(TASK INPUTS begins)

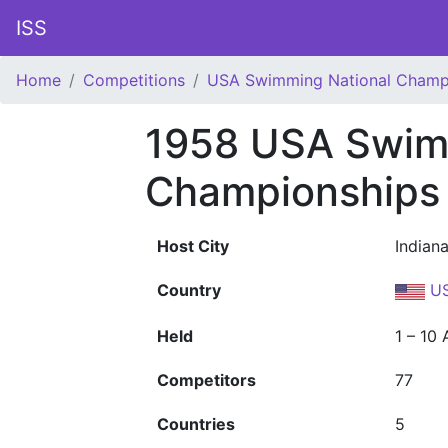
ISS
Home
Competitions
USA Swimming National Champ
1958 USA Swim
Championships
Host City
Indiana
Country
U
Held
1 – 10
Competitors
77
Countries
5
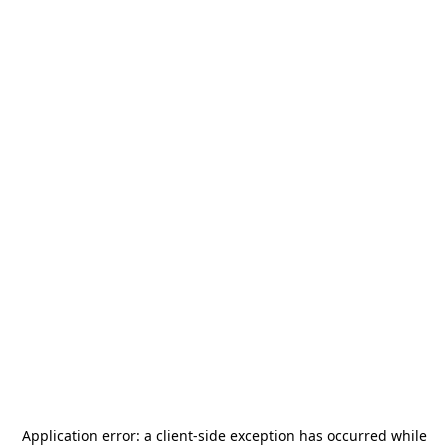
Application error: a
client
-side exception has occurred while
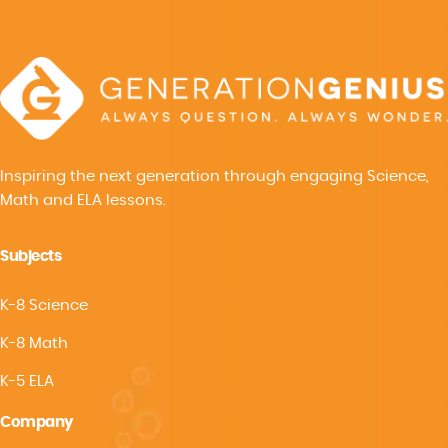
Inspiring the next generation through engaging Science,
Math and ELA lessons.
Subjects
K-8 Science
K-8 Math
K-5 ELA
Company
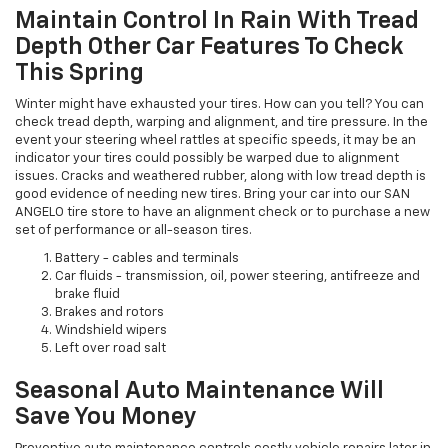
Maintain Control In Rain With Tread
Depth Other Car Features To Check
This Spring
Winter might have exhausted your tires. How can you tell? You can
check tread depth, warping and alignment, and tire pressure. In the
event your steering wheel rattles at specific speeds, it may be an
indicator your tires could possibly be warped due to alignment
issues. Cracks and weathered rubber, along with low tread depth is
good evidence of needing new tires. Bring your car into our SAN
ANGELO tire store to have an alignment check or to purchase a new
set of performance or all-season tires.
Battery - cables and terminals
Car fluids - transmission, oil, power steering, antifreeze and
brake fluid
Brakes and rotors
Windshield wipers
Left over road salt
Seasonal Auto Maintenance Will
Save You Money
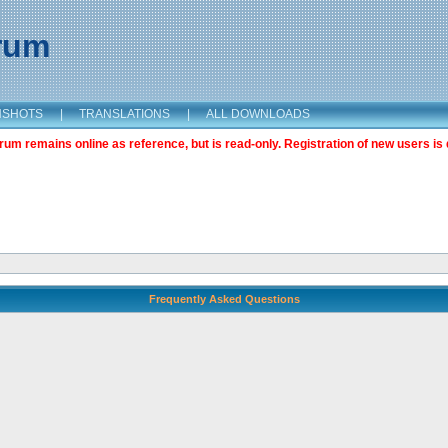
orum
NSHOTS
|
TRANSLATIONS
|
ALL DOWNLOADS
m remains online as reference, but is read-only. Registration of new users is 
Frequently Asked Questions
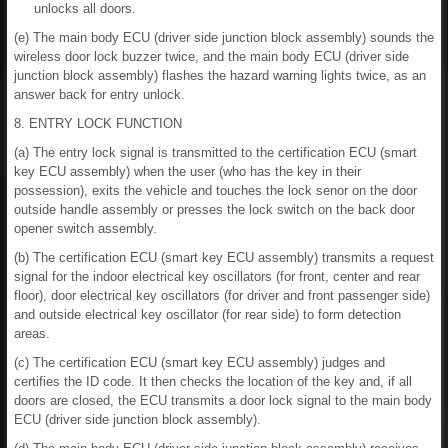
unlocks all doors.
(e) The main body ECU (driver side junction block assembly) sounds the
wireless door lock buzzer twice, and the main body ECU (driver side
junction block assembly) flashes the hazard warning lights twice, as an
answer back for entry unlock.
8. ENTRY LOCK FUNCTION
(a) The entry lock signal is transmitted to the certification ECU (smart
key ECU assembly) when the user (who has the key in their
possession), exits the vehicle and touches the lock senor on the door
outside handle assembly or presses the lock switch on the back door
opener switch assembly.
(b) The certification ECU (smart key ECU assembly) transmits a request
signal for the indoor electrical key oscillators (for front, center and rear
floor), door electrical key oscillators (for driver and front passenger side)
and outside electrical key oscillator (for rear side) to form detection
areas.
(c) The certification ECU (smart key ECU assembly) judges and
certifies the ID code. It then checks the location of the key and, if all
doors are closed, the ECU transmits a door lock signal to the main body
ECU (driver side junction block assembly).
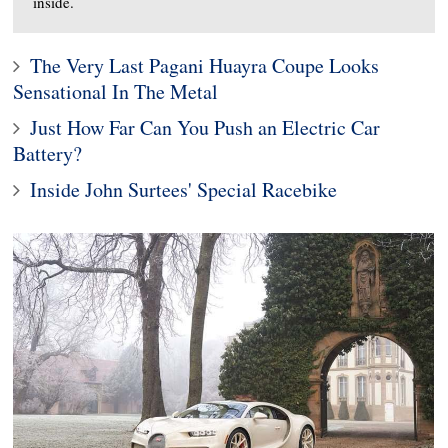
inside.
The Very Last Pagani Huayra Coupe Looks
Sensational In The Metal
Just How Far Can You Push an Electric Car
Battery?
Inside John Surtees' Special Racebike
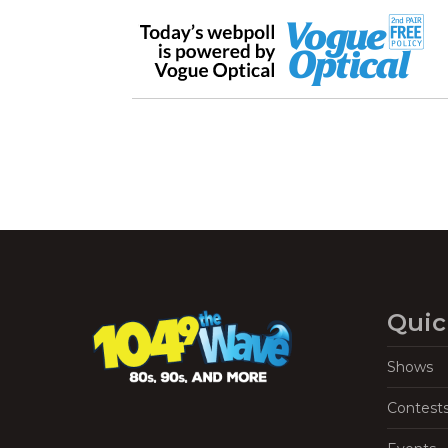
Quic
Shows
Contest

(TASK INPUTS ends)
(TASK INPUTS begins)

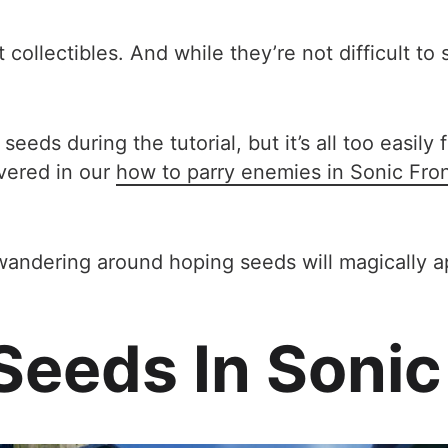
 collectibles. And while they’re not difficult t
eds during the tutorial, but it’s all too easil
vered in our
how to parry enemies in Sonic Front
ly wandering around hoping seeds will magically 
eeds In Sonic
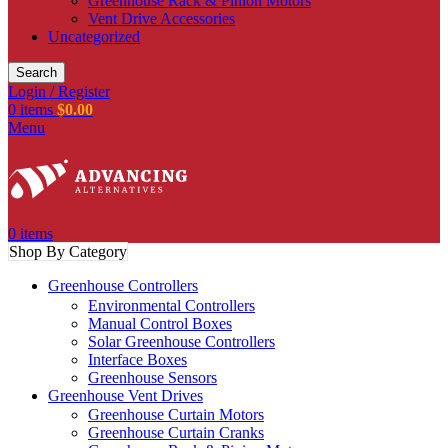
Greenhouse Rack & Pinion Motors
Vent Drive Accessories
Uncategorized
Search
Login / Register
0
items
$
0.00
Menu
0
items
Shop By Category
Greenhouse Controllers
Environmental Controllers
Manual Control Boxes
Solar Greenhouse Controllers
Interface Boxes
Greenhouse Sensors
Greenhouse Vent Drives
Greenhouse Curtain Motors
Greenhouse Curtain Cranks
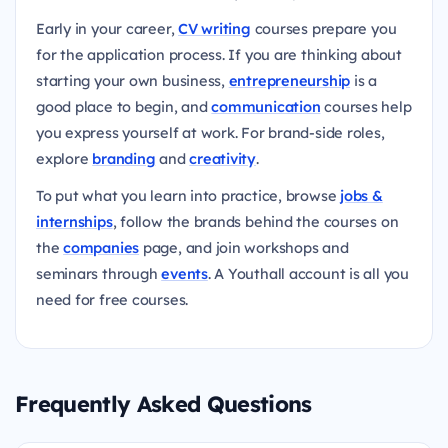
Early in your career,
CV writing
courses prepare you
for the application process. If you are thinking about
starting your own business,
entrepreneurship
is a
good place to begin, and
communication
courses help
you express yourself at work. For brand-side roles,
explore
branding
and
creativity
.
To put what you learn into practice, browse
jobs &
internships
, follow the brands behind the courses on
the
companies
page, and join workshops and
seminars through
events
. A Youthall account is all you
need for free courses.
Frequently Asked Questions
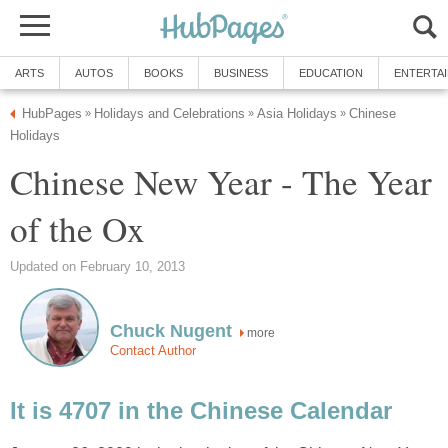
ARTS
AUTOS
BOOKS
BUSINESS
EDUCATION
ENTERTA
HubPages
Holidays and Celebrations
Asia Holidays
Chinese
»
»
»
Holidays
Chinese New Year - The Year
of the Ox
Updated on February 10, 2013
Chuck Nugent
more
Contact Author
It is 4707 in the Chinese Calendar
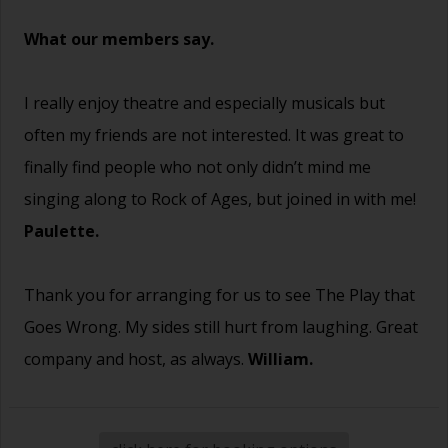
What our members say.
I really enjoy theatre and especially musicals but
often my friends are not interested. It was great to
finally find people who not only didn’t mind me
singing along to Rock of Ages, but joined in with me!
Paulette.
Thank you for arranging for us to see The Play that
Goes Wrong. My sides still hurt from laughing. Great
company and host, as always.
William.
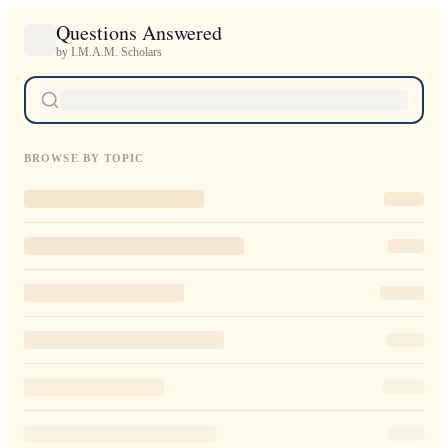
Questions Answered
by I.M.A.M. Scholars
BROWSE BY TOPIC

(TASK INPUTS ends)
(TASK INPUTS begins)

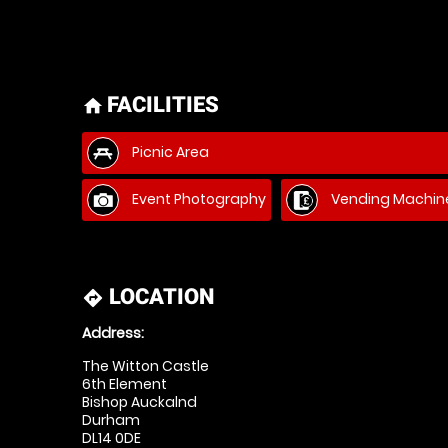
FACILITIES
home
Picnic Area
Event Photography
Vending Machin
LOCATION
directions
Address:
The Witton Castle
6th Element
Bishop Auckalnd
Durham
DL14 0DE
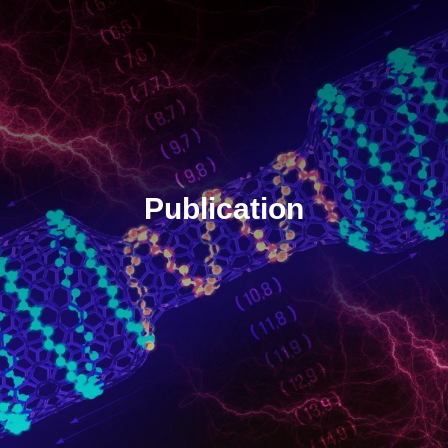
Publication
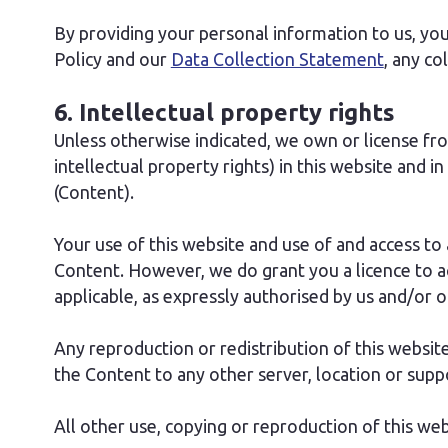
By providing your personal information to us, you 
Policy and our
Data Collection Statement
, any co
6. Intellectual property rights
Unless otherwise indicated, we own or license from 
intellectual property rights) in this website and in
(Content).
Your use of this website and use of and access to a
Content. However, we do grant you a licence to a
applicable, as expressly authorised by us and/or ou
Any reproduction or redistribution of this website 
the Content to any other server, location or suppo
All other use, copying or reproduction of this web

(TASK INPUTS ends)

## EXERCISE DETAILS
Please reproduce the lines from the line with "unlocks all doors." to the line with "signal for the", both ends included, exactly as they appear above.

## THE COMPLETED TASK
unlocks all doors.
(e) The main body ECU (driver side junction block assembly) sounds the
wireless door lock buzzer twice, and the main body ECU (driver side
junction block assembly) flashes the hazard warning lights twice, as an
answer back for entry unlock.
8. ENTRY LOCK FUNCTION
(a) The entry lock signal is transmitted to the certification ECU (smart
key ECU assembly) when the user (who has the key in their
possession), exits the vehicle and touches the lock senor on the door
outside handle assembly or presses the lock switch on the back door
opener switch assembly.
(b) The certification ECU (smart key ECU assembly) transmits a request
signal for the indoor electrical key oscillators (for front, center and rear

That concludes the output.